Published Monday, January 26, 2009

New York-based ReEnergy Holdings has ramped up a public relations campaign in search of support for its rejected bid to buy out the Southeastern Public Service Authority.

Company officials have met directly with city officials in Portsmouth and Franklin and county leaders in Southampton to fill them in on the company’s offer. And they have promised to do the same for SPSA’s five remaining member communities.

On Monday, they announced the launch of a new Internet site designed to help them build support and get out their information about the proposed buyout.

The Web site, www.sellSPSAnow.com, contains key points of the buyout plan, details about ReEnergy, contact information for mayors of the member communities and a link to an e-mail form for comments.

“We decided to support this initiative to create a venue for communication about our proposals and, probably as importantly, the process that the communities should be going through as they address the situation they find themselves in,” Larry Richardson, executive officer of ReEnergy Holdings, said in a phone interview Monday. “This Web site was set up just to be a communication venue for issues, and for facts.”

ReEnergy offered in December to buy the beleaguered trash disposal authority and all its assets, offering a purchase price that it said would allow SPSA to pay off most of its debt.

Under the company’s plan ReEnergy then would privatize regional trash disposal, entering into new contracts with all of the member communities, and taking on the liabilities related to the Suffolk landfill.
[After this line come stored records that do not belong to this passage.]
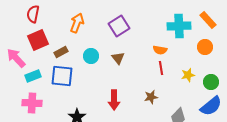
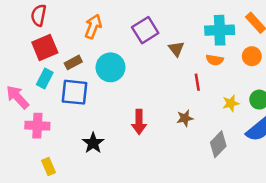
orange semicircle: (160, 50) -> (215, 60), moved
cyan circle: (91, 56) -> (111, 67), size x1.5
pink arrow: (16, 58) -> (18, 97), moved
brown triangle: (118, 58) -> (176, 49), moved
yellow star: (188, 75) -> (231, 103), moved
cyan rectangle: (33, 76) -> (45, 79), moved, turned -42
“We certainly believe that this is a very, very attractive option for all eight communities to consider,” Richardson said.

The offer would allow the member communities predictability and stability in the tipping fee, Richardson said, a fee that SPSA has raised several times over the years and proposes to more than double, to $245, in a vote tomorrow.

That new rate would be the highest in the nation for garbage disposal.

Richardson is attempting to reach all eight member communities and meet with them in the next two weeks, he said. He met with Franklin and Southampton County last night.

“We definitely feel that there could be a pretty wide sentiment among the citizens here in the region that they are interested in taking a different approach to solid waste management,” Richardson said. “Creating this Web site really does create a venue for communication of the issues.”

SPSA rejected ReEnergy’s proposal last month after closed-door discussions and no public hearing, saying it would impact current negotiations to sell the waste-to-energy plant.

SPSA, Hampton Roads’ regional waste disposal authority, was formed in the 1970s for the cooperation of the region on trash disposal.

A proposal is on the table at 9:30 a.m. tomorrow at the SPSA meeting at 723 Woodlake Drive to raise the tipping fee from $104 per ton to $245 per ton. Suffolk pays no tipping fees because it hosts the landfill.